■ **WORK INSTRUCTION**
Could you return each entry below exactly as written, minus any pictures?

§ §

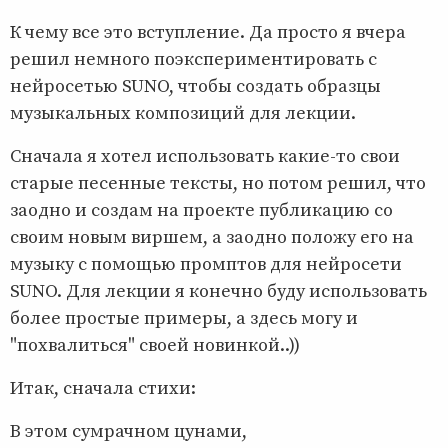
К чему все это вступление. Да просто я вчера
решил немного поэкспериментировать с
нейросетью SUNO, чтобы создать образцы
музыкальных композиций для лекции.
Сначала я хотел использовать какие-то свои
старые песенные тексты, но потом решил, что
заодно и создам на проекте публикацию со
своим новым виршем, а заодно положу его на
музыку с помощью промптов для нейросети
SUNO. Для лекции я конечно буду использовать
более простые примеры, а здесь могу и
"похвалиться" своей новинкой..))
Итак, сначала стихи:
В этом сумрачном цунами,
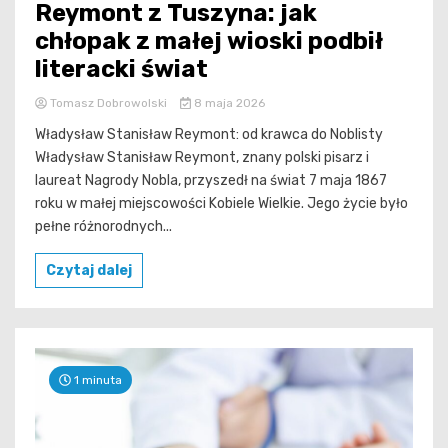
Reymont z Tuszyna: jak
chłopak z małej wioski podbił
literacki świat
Tomasz Dobrowolski
8 maja 2026
Władysław Stanisław Reymont: od krawca do Noblisty
Władysław Stanisław Reymont, znany polski pisarz i
laureat Nagrody Nobla, przyszedł na świat 7 maja 1867
roku w małej miejscowości Kobiele Wielkie. Jego życie było
pełne różnorodnych...
Czytaj dalej
1 minuta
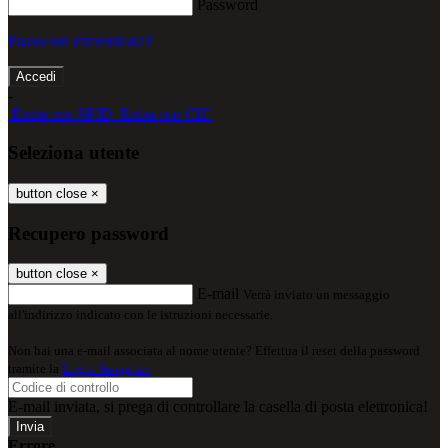
Password
Password dimenticata?
-
Entra con SPID
Entra con CIE
Seleziona utente
button close
×
Recupero password
button close
×
E-mail
Verrà inviato un messaggio
all'indirizzo indicato con le istruzioni necessarie.
Non hai una e-mail associata al nome utente? Effettua il reset della password
tramite la
Login Spaggiari
E-mail inviata, si prega di controllare la casella di posta elettronica!
Errore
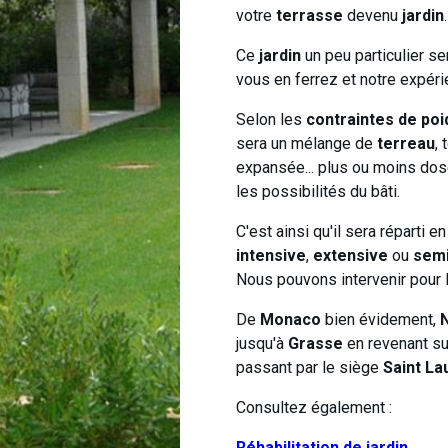
votre
terrasse
devenu
jardin
.
Ce
jardin
un peu particulier se
vous en ferrez et notre expéri
Selon les
contraintes de poi
sera un mélange de
terreau
,
expansée... plus ou moins dosé
les possibilités du bâti.
C'est ainsi qu'il sera réparti en
intensive
,
extensive
ou
semi
Nous pouvons intervenir pour l
De
Monaco
bien évidement,
jusqu'à
Grasse
en revenant sur
passant par le siège
Saint La
Consultez également :
Réhabilitation de jardin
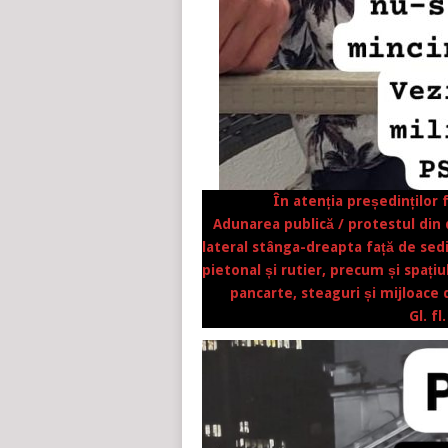
În atenția președinților f
Adunarea publică / protestul din
lateral stânga-dreapta față de sediu
pietonal și rutier, precum și spați
pancarte, steaguri și mijloace 
Gl. f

§ §

■ **ANSWER FOR THIS EXERCISE**
К чему все это вступление. Да просто я вчера
решил немного поэкспериментировать с
нейросетью SUNO, чтобы создать образцы
музыкальных композиций для лекции.
Сначала я хотел использовать какие-то свои
старые песенные тексты, но потом решил, что
заодно и создам на проекте публикацию со
своим новым виршем, а заодно положу его на
музыку с помощью промптов для нейросети
SUNO. Для лекции я конечно буду использовать
более простые примеры, а здесь могу и
"похвалиться" своей новинкой..))
Итак, сначала стихи:
В этом сумрачном цунами,
Reymont z Tuszyna: jak
chłopak z małej wioski podbił
literacki świat
Tomasz Dobrowolski
8 maja 2026
Władysław Stanisław Reymont: od krawca do Noblisty
Władysław Stanisław Reymont, znany polski pisarz i
laureat Nagrody Nobla, przyszedł na świat 7 maja 1867
roku w małej miejscowości Kobiele Wielkie. Jego życie było
pełne różnorodnych...
Czytaj dalej
1 minuta
Password
Password dimenticata?
-
Entra con SPID
Entra con CIE
Seleziona utente
button close
×
Recupero password
button close
×
E-mail
Verrà inviato un messaggio
all'indirizzo indicato con le istruzioni necessarie.
Non hai una e-mail associata al nome utente? Effettua il reset della password
tramite la
Login Spaggiari
E-mail inviata, si prega di controllare la casella di posta elettronica!
Errore
votre
terrasse
devenu
jardin
.
Ce
jardin
un peu particulier se
vous en ferrez et notre expéri
Selon les
contraintes de poi
sera un mélange de
terreau
,
expansée... plus ou moins dosé
les possibilités du bâti.
C'est ainsi qu'il sera réparti en
intensive
,
extensive
ou
semi
Nous pouvons intervenir pour l
De
Monaco
bien évidement,
jusqu'à
Grasse
en revenant sur
passant par le siège
Saint La
Consultez également :
Réhabilitation de jardin
În atenția președinților f
Adunarea publică / protestul din
lateral stânga-dreapta față de sediu
pietonal și rutier, precum și spați
pancarte, steaguri și mijloace 
Gl. f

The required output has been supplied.